▸ Brief:
Repeat the data below word for word.

▸ Input data:
■ ■ ■

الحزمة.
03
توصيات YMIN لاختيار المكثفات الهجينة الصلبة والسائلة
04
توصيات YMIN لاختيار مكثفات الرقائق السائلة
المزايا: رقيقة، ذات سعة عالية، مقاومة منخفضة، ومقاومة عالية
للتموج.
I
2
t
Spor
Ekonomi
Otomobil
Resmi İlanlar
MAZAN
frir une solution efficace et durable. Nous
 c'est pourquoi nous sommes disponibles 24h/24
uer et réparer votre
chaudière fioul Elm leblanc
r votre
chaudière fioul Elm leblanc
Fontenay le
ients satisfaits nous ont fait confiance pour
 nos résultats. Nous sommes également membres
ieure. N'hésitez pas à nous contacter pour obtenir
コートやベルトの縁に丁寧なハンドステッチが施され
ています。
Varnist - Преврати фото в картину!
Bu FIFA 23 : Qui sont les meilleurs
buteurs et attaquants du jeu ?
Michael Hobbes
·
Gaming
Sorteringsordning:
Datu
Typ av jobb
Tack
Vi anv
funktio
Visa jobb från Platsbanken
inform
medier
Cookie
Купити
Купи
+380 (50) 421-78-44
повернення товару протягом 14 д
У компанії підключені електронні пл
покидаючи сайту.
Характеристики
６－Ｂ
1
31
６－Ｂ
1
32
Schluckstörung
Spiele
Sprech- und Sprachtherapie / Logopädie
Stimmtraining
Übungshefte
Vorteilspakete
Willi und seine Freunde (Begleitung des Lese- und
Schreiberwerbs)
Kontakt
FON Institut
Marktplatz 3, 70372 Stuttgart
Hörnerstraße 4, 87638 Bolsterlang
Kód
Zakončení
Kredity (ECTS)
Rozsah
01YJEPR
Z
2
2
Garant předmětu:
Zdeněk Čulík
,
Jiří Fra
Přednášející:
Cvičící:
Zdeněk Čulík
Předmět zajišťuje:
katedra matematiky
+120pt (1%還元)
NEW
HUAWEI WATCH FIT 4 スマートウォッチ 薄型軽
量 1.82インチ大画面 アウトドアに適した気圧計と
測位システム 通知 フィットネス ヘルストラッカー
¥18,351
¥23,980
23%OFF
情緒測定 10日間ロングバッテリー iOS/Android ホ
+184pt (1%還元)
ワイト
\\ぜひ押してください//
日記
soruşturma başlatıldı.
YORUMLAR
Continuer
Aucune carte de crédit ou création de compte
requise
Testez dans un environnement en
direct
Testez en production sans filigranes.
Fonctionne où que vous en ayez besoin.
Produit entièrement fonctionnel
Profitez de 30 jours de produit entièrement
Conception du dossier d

■ ■ ■

▸ Your solution:
الحزمة.
03
توصيات YMIN لاختيار المكثفات الهجينة الصلبة والسائلة
04
توصيات YMIN لاختيار مكثفات الرقائق السائلة
المزايا: رقيقة، ذات سعة عالية، مقاومة منخفضة، ومقاومة عالية
للتموج.
I
2
t
Spor
Ekonomi
Otomobil
Resmi İlanlar
MAZAN
frir une solution efficace et durable. Nous
 c'est pourquoi nous sommes disponibles 24h/24
uer et réparer votre
chaudière fioul Elm leblanc
r votre
chaudière fioul Elm leblanc
Fontenay le
ients satisfaits nous ont fait confiance pour
 nos résultats. Nous sommes également membres
ieure. N'hésitez pas à nous contacter pour obtenir
コートやベルトの縁に丁寧なハンドステッチが施され
ています。
Varnist - Преврати фото в картину!
Bu FIFA 23 : Qui sont les meilleurs
buteurs et attaquants du jeu ?
Michael Hobbes
·
Gaming
Sorteringsordning:
Datu
Typ av jobb
Tack
Vi anv
funktio
Visa jobb från Platsbanken
inform
medier
Cookie
Купити
Купи
+380 (50) 421-78-44
повернення товару протягом 14 д
У компанії підключені електронні пл
покидаючи сайту.
Характеристики
６－Ｂ
1
31
６－Ｂ
1
32
Schluckstörung
Spiele
Sprech- und Sprachtherapie / Logopädie
Stimmtraining
Übungshefte
Vorteilspakete
Willi und seine Freunde (Begleitung des Lese- und
Schreiberwerbs)
Kontakt
FON Institut
Marktplatz 3, 70372 Stuttgart
Hörnerstraße 4, 87638 Bolsterlang
Kód
Zakončení
Kredity (ECTS)
Rozsah
01YJEPR
Z
2
2
Garant předmětu:
Zdeněk Čulík
,
Jiří Fra
Přednášející:
Cvičící:
Zdeněk Čulík
Předmět zajišťuje:
katedra matematiky
+120pt (1%還元)
NEW
HUAWEI WATCH FIT 4 スマートウォッチ 薄型軽
量 1.82インチ大画面 アウトドアに適した気圧計と
測位システム 通知 フィットネス ヘルストラッカー
¥18,351
¥23,980
23%OFF
情緒測定 10日間ロングバッテリー iOS/Android ホ
+184pt (1%還元)
ワイト
\\ぜひ押してください//
日記
soruşturma başlatıldı.
YORUMLAR
Continuer
Aucune carte de crédit ou création de compte
requise
Testez dans un environnement en
direct
Testez en production sans filigranes.
Fonctionne où que vous en ayez besoin.
Produit entièrement fonctionnel
Profitez de 30 jours de produit entièrement
Conception du dossier d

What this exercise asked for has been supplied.